In my view, under the land consolidation and adjudication processes, the issue before the relevant tribunals is the determination of interest in land rather than individual ownership since individual land tenure only comes into being on registration. The preamble to the Land Adjudication Act, Cap 284, Laws of Kenya states that it is “An Act of Parliament to provide for the ascertainment and recording of rights and interests in Trust land, and for purposes connected therewith and purposes incidental thereto.”Therefore, before registration the land in question is either ancestral or falls under any other form of communal ownership i.e. Trust land. In such instances, it is my view that the application of the strict succession legal regime does not apply since in my view the issue of estate may not be readily applicable to ancestral or communal property as such. My view is supported by the provisions of the Law of Succession Act, Cap 160 Laws of Kenya. Under section 79 of the Act:

The executor or administrator to whom representation has been granted shall be the personal representative of the deceased for all purposes of that grant, and, subject to any limitation imposed by the grant, all the property of the deceased shall vest in him as personal representative.

Therefore the property which vests in the personal representative of the deceased is the property of the deceased. Under section 3 thereof “estate” is defined to mean “the free property of a deceased person” while “free property”, in relation to a deceased person, means “the property of which that person was legally competent freely to dispose during his lifetime, and in respect of which his interest has not been terminated by his death”.

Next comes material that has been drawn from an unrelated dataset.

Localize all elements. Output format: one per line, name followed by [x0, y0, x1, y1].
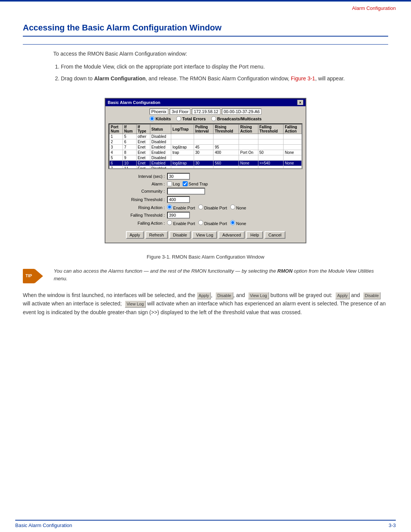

In my view communal property cannot therefore be said to form part of the estate of the deceased. It would therefore follow that before the land is registered in the name of a person and thus bestowed with individual tenure thereof, the land in question cannot form part of the estate of the deceased in order to require a person claiming the same to obtain letters of administration before making such a claim.

To apply strict succession legal regime to such property would render the process of land adjudication and consolidation loose its purpose and meaning. It ought to be noted that by section 13 of the Land Adjudication Act, every person who considers that he has an interest in land within an adjudication section may make a claim to the recording officer and point out his boundaries to the demarcation officer. It follows that the person claiming an interest in land within an adjudication area need not to have letters of administration in order to be entitled thereto. I therefore associate myself with Wambuzi, JA in Timotheo Makenge’s Case (supra) that:

“there is no question of anyone bringing a land action before the committee. The functions of the committee are clearly laid down in section 20 of the Act. As far as is relevant to this case the section provides that the committee shall, “adjudicate upon and decide in accordance with recognised customary law any question referred to it by the demarcation officer or the recording officer”.

It is therefore my view that it was not necessary that the interested party obtain letters of administration and be substituted in place of the deceased appellant before the appeal could proceed.

The next issue is whether these proceedings are time barred under Order 53 of the Civil Procedure Rules as read with sections 8 and 9 of the Law Reform Act. Section 9 of the said Act:

9. (1) Any power to make rules of court to provide for any matters relating to the procedure of civil courts shall include power to make rules of court—

(a) prescribing the procedure and the fees payable on documents filed or issued in cases where an order of mandamus, prohibition or certiorari is sought;

(b) requiring, except in such cases as may be specified in the rules, that leave shall be obtained before an application is made for any such order;

(c) requiring that, where leave is obtained, no relief shall be granted and no ground relied upon, except with the leave of the court, other than the relief and grounds specified when the application for leave was made.

(2) Subject to the provisions of subsection (3), rules made under subsection (1) may prescribe that applications for an order of mandamus, prohibition or certiorari shall, in specified proceedings, be made within six months, or such shorter period as may be prescribed, after the act or omission to which the application for leave relates.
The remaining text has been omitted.